April 13, 2010
County to implement state wind code
Legislature would require developers of wind farms to follow Wind Industry Ethics Code
Legislators on the county’s environmental committee endorsed new state regulations last week that require more disclosure on the part of public officials and developers of wind farms.
Any developer hoping to work in the county would have to abide by the Wind Industry Ethics Code, which the attorney general developed in October 2009.
Legislators on the Agriculture, Planning and Environment Committee unanimously approved a resolution that would require developers to follow the code. The Legislature will vote on the resolution at its April 22 session.
The wind ethics code establishes transparency that will deter any improper relationships between wind development companies and local government officials, according to the attorney general. It would require public officials to disclose any leases with wind companies.
A task force composed of district attorneys from Franklin, Wyoming and Monroe counties, a representative from the New York State Association of Counties and a wind company representative will monitor whether wind companies and officials comply with the code. Violations are passed onto the Attorney General’s office for investigation and a penalty of up to $50,000 may be brought against the company for the first violation and a penalty of up to $100,000 may be assessed for subsequent violations.
“I think in any dealings like this, we need to ensure that everything is transparent and there is no conflict of interest and the public needs to know if there are conflicts of interest,” said Legislator Kathie Arnold (D-Cuyler, Solon and Truxton).
The code would apply to the United Kingdom-based wind company TCI Renewables, which has proposed building 45 2-megawatt wind turbines on county and private land in the area surrounding the county landfill north of Route 41 and in Homer, Solon, Truxton and Cortlandville.

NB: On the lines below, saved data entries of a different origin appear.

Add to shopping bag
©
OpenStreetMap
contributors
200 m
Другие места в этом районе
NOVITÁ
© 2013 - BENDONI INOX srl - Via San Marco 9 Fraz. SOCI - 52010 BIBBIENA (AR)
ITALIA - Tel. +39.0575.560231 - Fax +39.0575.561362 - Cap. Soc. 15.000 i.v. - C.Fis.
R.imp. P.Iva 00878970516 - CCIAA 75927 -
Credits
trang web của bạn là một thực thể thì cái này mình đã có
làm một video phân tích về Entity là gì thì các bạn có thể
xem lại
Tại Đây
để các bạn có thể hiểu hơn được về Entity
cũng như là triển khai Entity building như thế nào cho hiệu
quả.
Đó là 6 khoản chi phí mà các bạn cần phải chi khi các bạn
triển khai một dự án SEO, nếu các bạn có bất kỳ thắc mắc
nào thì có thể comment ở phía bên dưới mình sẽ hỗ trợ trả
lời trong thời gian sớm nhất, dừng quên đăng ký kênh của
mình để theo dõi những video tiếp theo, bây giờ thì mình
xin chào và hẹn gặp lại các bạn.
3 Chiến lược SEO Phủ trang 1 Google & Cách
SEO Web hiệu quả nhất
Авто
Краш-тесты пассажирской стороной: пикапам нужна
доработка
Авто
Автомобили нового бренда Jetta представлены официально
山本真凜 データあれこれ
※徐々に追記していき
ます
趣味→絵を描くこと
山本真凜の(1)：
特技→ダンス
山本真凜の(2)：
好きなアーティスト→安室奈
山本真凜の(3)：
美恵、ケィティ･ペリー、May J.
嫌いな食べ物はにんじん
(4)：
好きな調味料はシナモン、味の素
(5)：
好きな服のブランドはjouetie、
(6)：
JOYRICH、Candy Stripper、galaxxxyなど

Development manager for TCI, Gareth McDonald, said the company would be “very willing to sign up to the code of conduct.”
McDonald said the company already applies most of the rules of conduct internally.

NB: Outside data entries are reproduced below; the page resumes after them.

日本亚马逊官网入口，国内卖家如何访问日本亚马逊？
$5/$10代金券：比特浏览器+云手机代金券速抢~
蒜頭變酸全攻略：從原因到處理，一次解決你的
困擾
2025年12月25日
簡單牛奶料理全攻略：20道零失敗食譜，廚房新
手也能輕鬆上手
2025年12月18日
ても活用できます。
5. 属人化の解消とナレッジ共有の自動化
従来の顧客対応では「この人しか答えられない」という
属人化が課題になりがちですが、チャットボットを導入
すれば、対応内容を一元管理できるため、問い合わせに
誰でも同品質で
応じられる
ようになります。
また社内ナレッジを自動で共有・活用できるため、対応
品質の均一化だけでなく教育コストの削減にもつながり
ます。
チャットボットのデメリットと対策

The company is collecting wind data in Solon, and McDonald said he hopes that over the summer the company will have drafted more precise locations for wind turbine placements.

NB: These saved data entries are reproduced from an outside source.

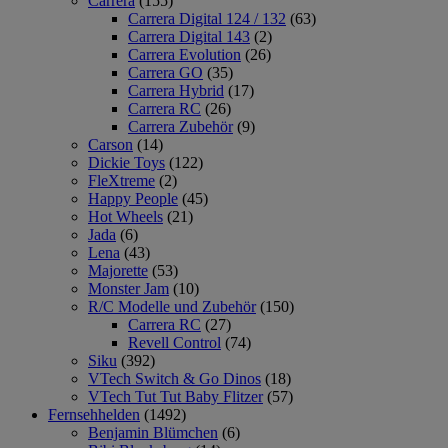
Carrera
(155)
Carrera Digital 124 / 132
(63)
Carrera Digital 143
(2)
Carrera Evolution
(26)
Carrera GO
(35)
Carrera Hybrid
(17)
Carrera RC
(26)
Carrera Zubehör
(9)
Carson
(14)
Dickie Toys
(122)
FleXtreme
(2)
Happy People
(45)
Hot Wheels
(21)
Jada
(6)
Lena
(43)
Majorette
(53)
Monster Jam
(10)
R/C Modelle und Zubehör
(150)
Carrera RC
(27)
Revell Control
(74)
Siku
(392)
VTech Switch & Go Dinos
(18)
VTech Tut Tut Baby Flitzer
(57)
Fernsehhelden
(1492)
Benjamin Blümchen
(6)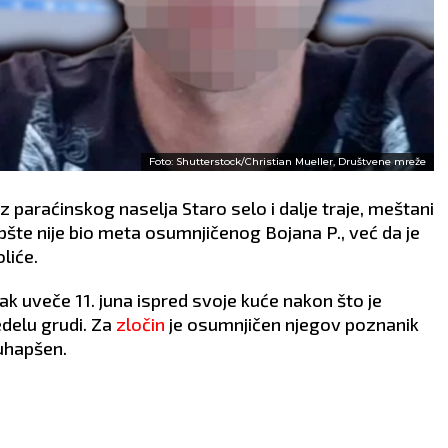
Foto: Shutterstock/Christian Mueller, Društvene mreže
iz paraćinskog naselja Staro selo i dalje traje, meštani
šte nije bio meta osumnjičenog Bojana P., već da je
liće.
tak uveče 11. juna ispred svoje kuće nakon što je
delu grudi. Za
zločin
je osumnjičen njegov poznanik
 uhapšen.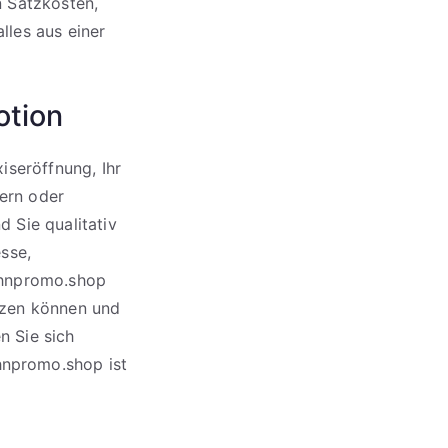
en Satzkosten,
les aus einer
otion
iseröffnung, Ihr
tern oder
d Sie qualitativ
sse,
ahnpromo.shop
etzen können und
n Sie sich
hnpromo.shop ist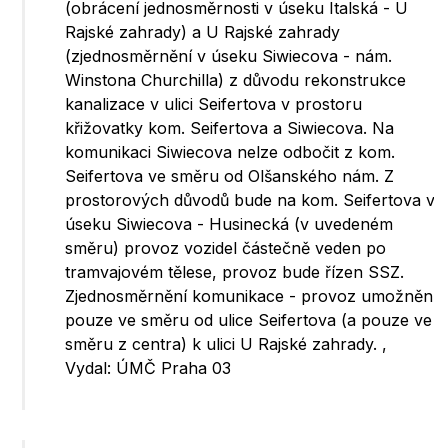
(obrácení jednosměrnosti v úseku Italská - U
Rajské zahrady) a U Rajské zahrady
(zjednosměrnění v úseku Siwiecova - nám.
Winstona Churchilla) z důvodu rekonstrukce
kanalizace v ulici Seifertova v prostoru
křižovatky kom. Seifertova a Siwiecova. Na
komunikaci Siwiecova nelze odbočit z kom.
Seifertova ve směru od Olšanského nám. Z
prostorových důvodů bude na kom. Seifertova v
úseku Siwiecova - Husinecká (v uvedeném
směru) provoz vozidel částečně veden po
tramvajovém tělese, provoz bude řízen SSZ.
Zjednosměrnění komunikace - provoz umožněn
pouze ve směru od ulice Seifertova (a pouze ve
směru z centra) k ulici U Rajské zahrady. ,
Vydal: ÚMČ Praha 03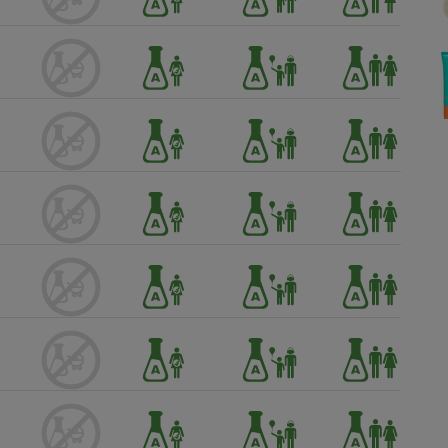
Électricité - Gaz
Appareil photo
numérique
Four encastrable
Lessive
Aspirateur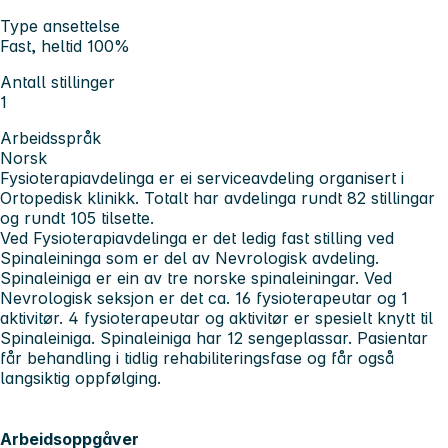
Type ansettelse
Fast, heltid 100%
Antall stillinger
1
Arbeidsspråk
Norsk
Fysioterapiavdelinga er ei serviceavdeling organisert i
Ortopedisk klinikk. Totalt har avdelinga rundt 82 stillingar
og rundt 105 tilsette.
Ved Fysioterapiavdelinga er det ledig fast stilling ved
Spinaleininga som er del av Nevrologisk avdeling.
Spinaleiniga er ein av tre norske spinaleiningar. Ved
Nevrologisk seksjon er det ca. 16 fysioterapeutar og 1
aktivitør. 4 fysioterapeutar og aktivitør er spesielt knytt til
Spinaleiniga. Spinaleiniga har 12 sengeplassar. Pasientar
får behandling i tidlig rehabiliteringsfase og får også
langsiktig oppfølging.
Arbeidsoppgåver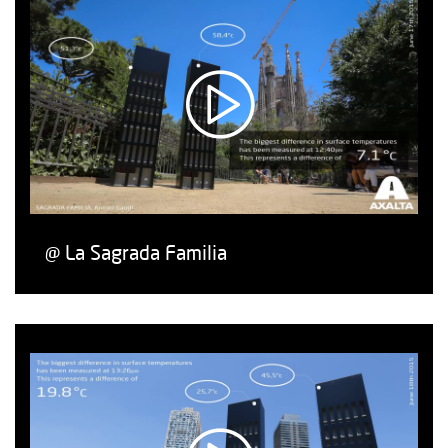
@ La Sagrada Familia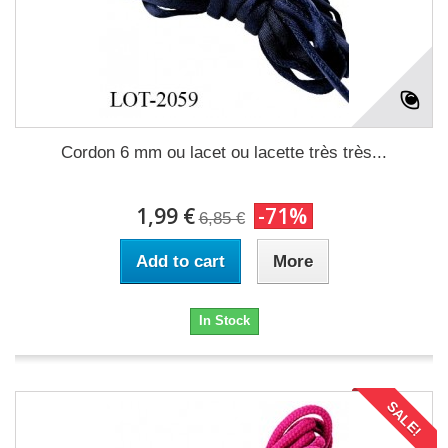
Cordon 6 mm ou lacet ou lacette très très...
1,99 €
-71%
6,85 €
Add to cart
More
In Stock
SALE!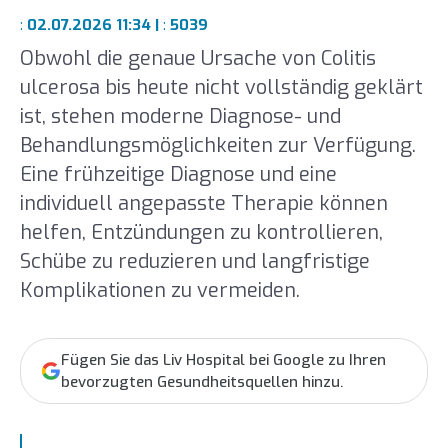
:
02.07.2026 11:34 |
:
5039
Obwohl die genaue Ursache von Colitis
ulcerosa bis heute nicht vollständig geklärt
ist, stehen moderne Diagnose- und
Behandlungsmöglichkeiten zur Verfügung.
Eine frühzeitige Diagnose und eine
individuell angepasste Therapie können
helfen, Entzündungen zu kontrollieren,
Schübe zu reduzieren und langfristige
Komplikationen zu vermeiden.
Fügen Sie das Liv Hospital bei Google zu Ihren
bevorzugten Gesundheitsquellen hinzu.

The county and towns are still working on drafting a local law that would govern all aspects of the construction of a wind turbine project.
The Cortland County Wind Project Technical Review Committee formed in 2008 to draft the wind ordinance and members have proposed different setback distances between turbines and residences.
Truxton officials favor a 3,000-foot setback while Homer and Solon town officials have said that distance is too prohibitive.
TCI proposed a 1,642-foot setback between turbines and residences.
“We are hoping a local law will be passed and once it is passed it will give us the basis to work from,” McDonald said, adding that the 3,000-foot setback could prohibit the project because it “would not give a lot of areas for turbine placement.”
McDonald said he will meet with town supervisors within a few weeks to discuss the setbacks.
Legislator Sandy Price (D-Harford and Virgil) said the wind ethics resolution will ensure everything is “above board and transparent.”
Price said enacting the code is not a reflection of any concern about impropriety on the part of TCI.“As far as I know, it’s an upstanding company,” she said. “This is just a code of conduct used in other places and we thought it would be good in Cortland County.”
A spokesperson for the state Attorney General’s Office did not return a phone call for comment by press time.